Ian Ford founded the distributor Summergate in China in 1999. By the time he sold it to Woolworths in 2014, Summergate had 13 offices around China and around 400 employees, selling through many different channels. That makes him one of the world’s premier experts on the Chinese wine market.

“There was a bit of a slowdown in 2012 and 2013 in total imports of wine to China,” he noted, adding it was because of China’s recent austerity campaign. “But you can see that, starting 2015 and 2016, there has been a very strong rebound. The latest estimates for 2017 is about 60m 9L cases — that’s another year of approximately 15 percent growth.” Ford said that China and Hong Kong combined import $4bn worth of wine and are now at parity with the UK market. Not only that, but the growth is set to continue, because the Chinese have yet to adopt in-home drinking. Once that happens, Ford believes the growth will be explosive.

He had some tough love for Italian producers, however; in 2011, Italy was the number three supplier to China. Today it does less than half the volume of Spain. One major problem, said Ford, is that Italians have been too willing to work with start-up importers. Such people register a wine import business — and a year later, disappear. “One and done,” Ford called them, saying those importers quickly realise they’re not cut out for wine and they dump their products on the market. “Of the total volume of wine in the two most recent years, 25 percent of all Italian wine was sold to one-and-done importers.”

France, he said, has been successful in China partly for historic reasons — it has long dominated China’s luxury sector — but also because major brands have been extremely active in the market. “Our leading heroes of the Italian wine industry have not established themselves in China,” said Ford. “You have Penfolds from Australia — they’re up to one million cases a year in China. You have Les Domaines Barons de Rothschild [France] and Concha y Toro [Chile]. They have done the hard work of building the market. Italy is lacking that strong leader.”

Worse, Italy’s messaging is too complex, thanks to the many consorzios and associations, each with its own message. “Everything is fragmented and there needs to be some consolidation of messaging,” he said. “You don’t have to do it the way other countries do it, but Wine Australia speaks with one voice.”

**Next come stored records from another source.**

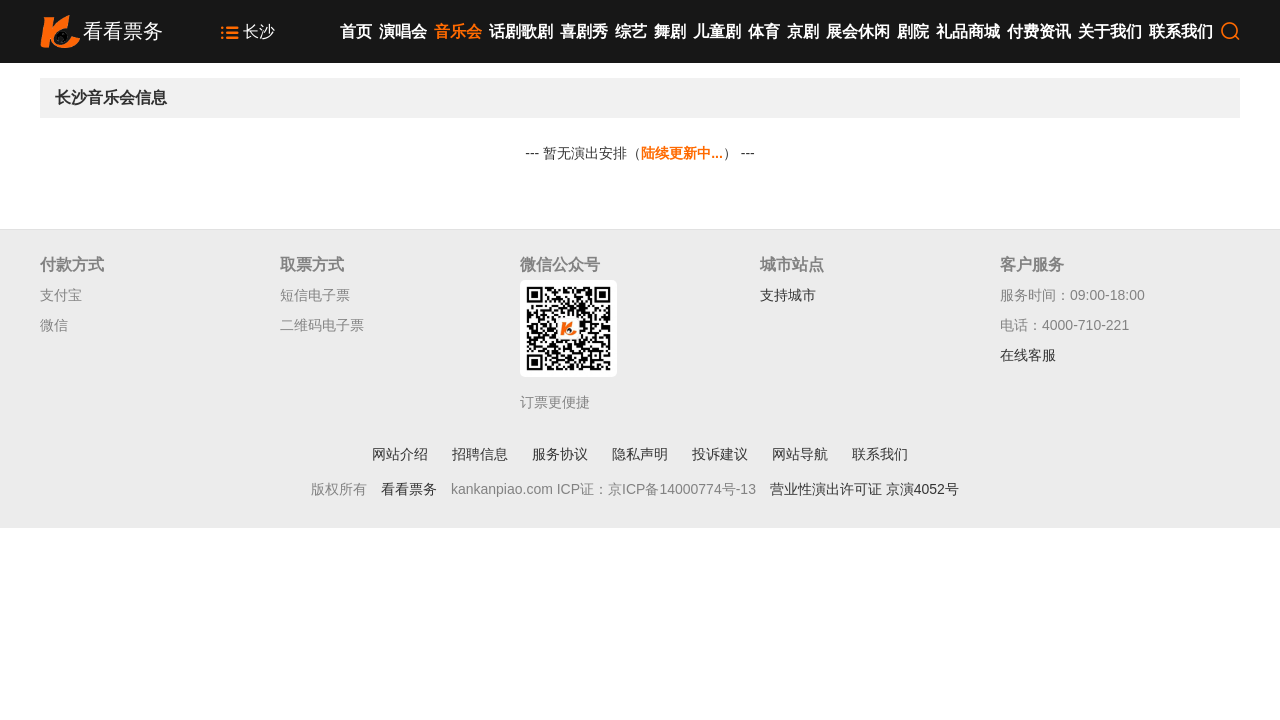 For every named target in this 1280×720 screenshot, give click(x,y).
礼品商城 (968, 31)
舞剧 (670, 31)
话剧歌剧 (521, 31)
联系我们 (1181, 31)
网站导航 (800, 454)
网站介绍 (400, 454)
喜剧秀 (584, 31)
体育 (764, 31)
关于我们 (1110, 31)
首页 (356, 31)
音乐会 (458, 31)
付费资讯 (1039, 31)
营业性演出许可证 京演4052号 (864, 489)
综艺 (631, 31)
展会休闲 (858, 31)
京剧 (803, 31)
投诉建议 (720, 454)
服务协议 (560, 454)
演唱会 (403, 31)
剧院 (913, 31)
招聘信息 (480, 454)
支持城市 (788, 295)
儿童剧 (717, 31)
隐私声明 (640, 454)
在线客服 (1028, 355)
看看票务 (409, 489) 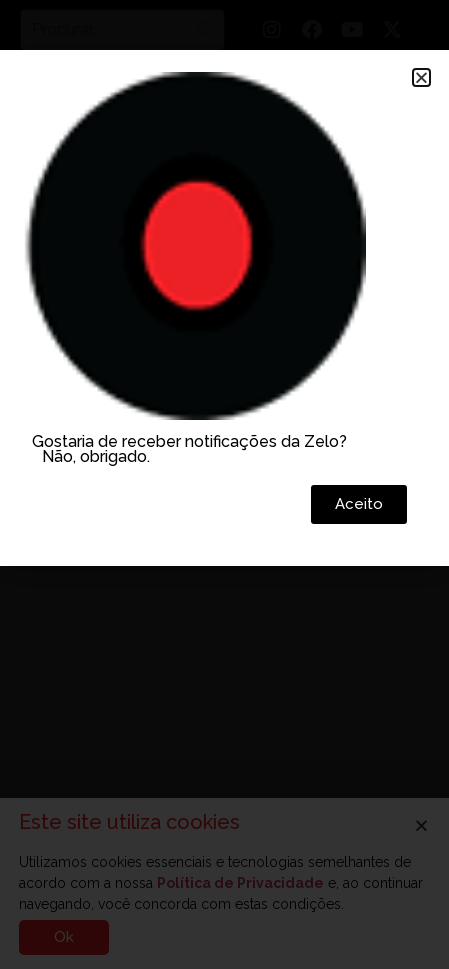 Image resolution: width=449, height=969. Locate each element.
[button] (421, 77)
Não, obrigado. (96, 456)
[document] (224, 484) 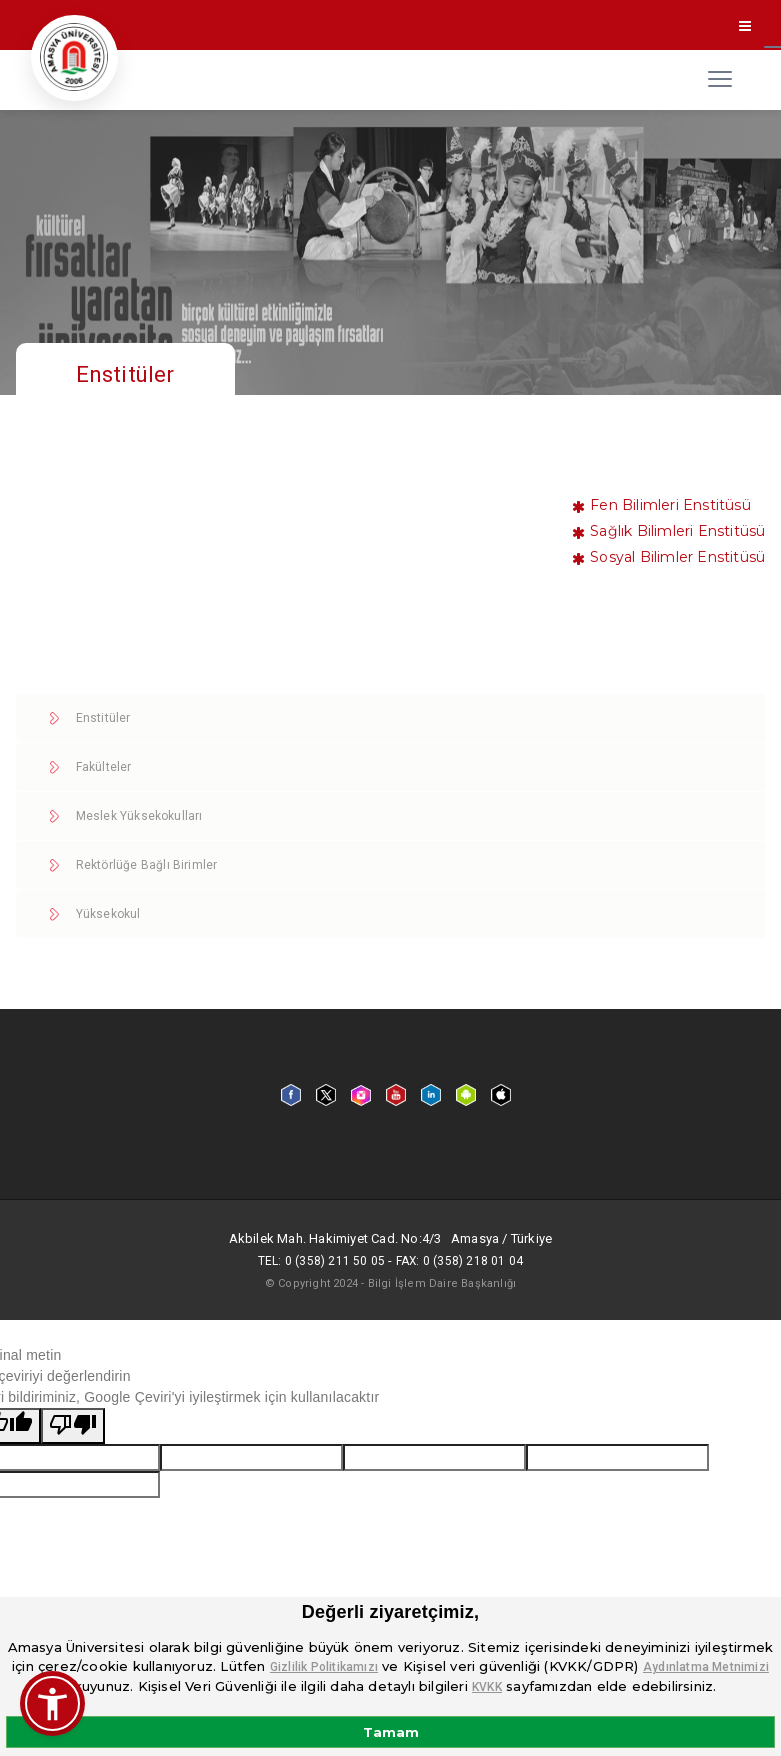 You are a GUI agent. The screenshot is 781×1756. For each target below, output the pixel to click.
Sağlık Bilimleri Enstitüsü (677, 531)
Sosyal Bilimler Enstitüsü (677, 557)
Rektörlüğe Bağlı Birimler (147, 865)
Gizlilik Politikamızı (324, 1667)
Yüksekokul (108, 914)
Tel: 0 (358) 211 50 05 (320, 1261)
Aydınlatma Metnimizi (706, 1667)
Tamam (391, 1732)
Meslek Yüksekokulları (139, 816)
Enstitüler (103, 718)
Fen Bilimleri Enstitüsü (670, 505)
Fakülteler (104, 767)
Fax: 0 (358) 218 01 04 (459, 1261)
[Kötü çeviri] (73, 1426)
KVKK (487, 1687) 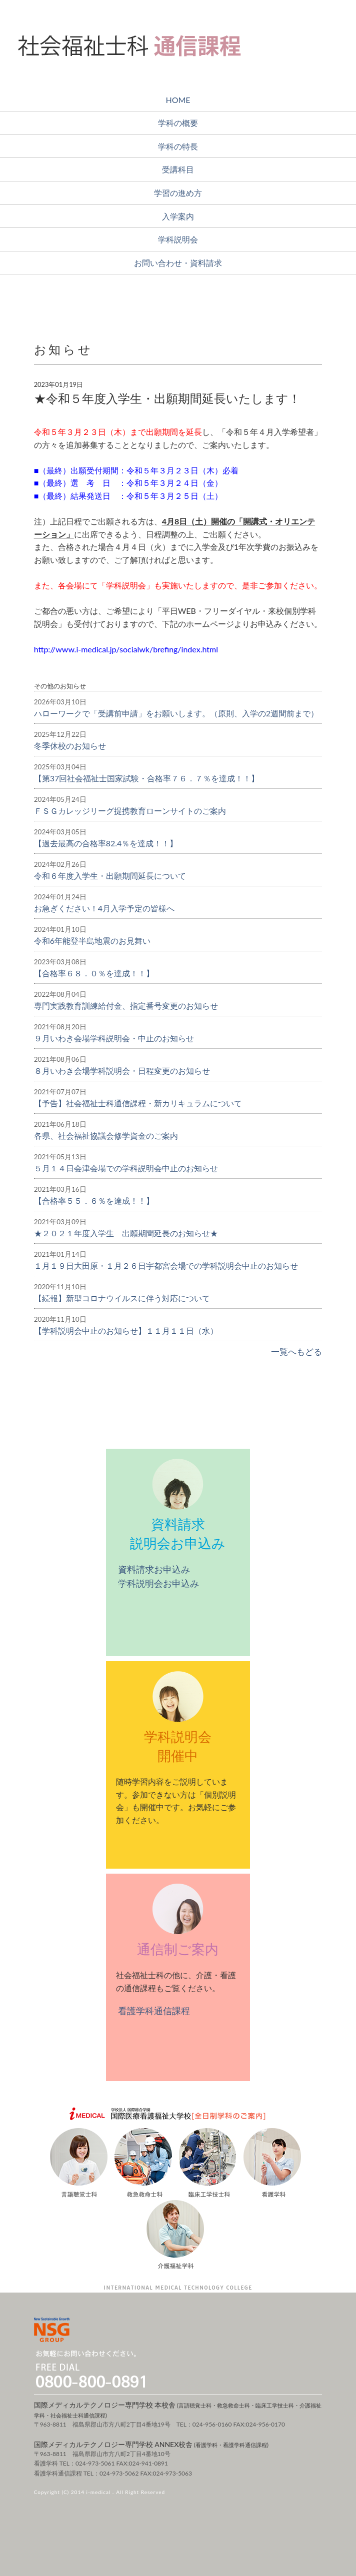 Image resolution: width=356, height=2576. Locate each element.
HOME (178, 99)
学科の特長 (178, 146)
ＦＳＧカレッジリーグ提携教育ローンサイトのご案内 (130, 810)
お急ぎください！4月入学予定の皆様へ (104, 908)
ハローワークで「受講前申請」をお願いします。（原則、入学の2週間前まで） (176, 713)
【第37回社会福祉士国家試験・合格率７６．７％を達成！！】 (147, 778)
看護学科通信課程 (153, 2011)
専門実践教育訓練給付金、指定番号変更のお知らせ (126, 1005)
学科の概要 (178, 122)
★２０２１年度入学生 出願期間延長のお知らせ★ (126, 1233)
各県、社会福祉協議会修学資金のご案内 (106, 1135)
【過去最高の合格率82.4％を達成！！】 (106, 843)
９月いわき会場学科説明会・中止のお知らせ (114, 1038)
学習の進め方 (178, 192)
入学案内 (178, 216)
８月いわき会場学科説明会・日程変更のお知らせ (122, 1070)
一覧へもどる (295, 1351)
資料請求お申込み (153, 1569)
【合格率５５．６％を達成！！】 (94, 1200)
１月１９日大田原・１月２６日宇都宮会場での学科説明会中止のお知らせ (166, 1265)
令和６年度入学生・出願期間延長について (110, 875)
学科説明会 (178, 239)
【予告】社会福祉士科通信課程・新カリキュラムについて (138, 1103)
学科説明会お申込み (158, 1583)
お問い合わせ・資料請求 (178, 262)
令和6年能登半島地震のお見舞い (92, 940)
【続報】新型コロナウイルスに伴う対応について (122, 1298)
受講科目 (178, 169)
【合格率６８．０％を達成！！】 (94, 973)
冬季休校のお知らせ (70, 745)
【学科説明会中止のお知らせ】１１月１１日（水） (126, 1330)
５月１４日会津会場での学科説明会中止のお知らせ (126, 1168)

Ford also noted that Australian producers don’t make Australian restaurants their first port of call, unlike Italian producers, who head to China and talk to Italian restaurants, avoiding the mainstream market.
He said that anyone heading to China has to be “actively engaged, building your brand, working the market — but with partners.” Use professional translators. Trademark everything. Stay away from distributors that are just shipping and distributing — success will be found with agents who can also offer advice and discuss a brand plan. 

And, finally, in a conference that was so heavily tilted towards digital, he had what seemed a contradictoray message — don’t expect e-commerce to do all the work. But he urged the Italians to get together and work on the problem. After all, China is a growing, thriving, lucrative market. “The prize is big!”

By the end of Ford’s talk, the audience was buzzing. Indeed, judging by the conversations over food and coffee during the conference, all the speakers were inspiring attendees with new ideas. Which is exactly what makes wine2wine so stimulating.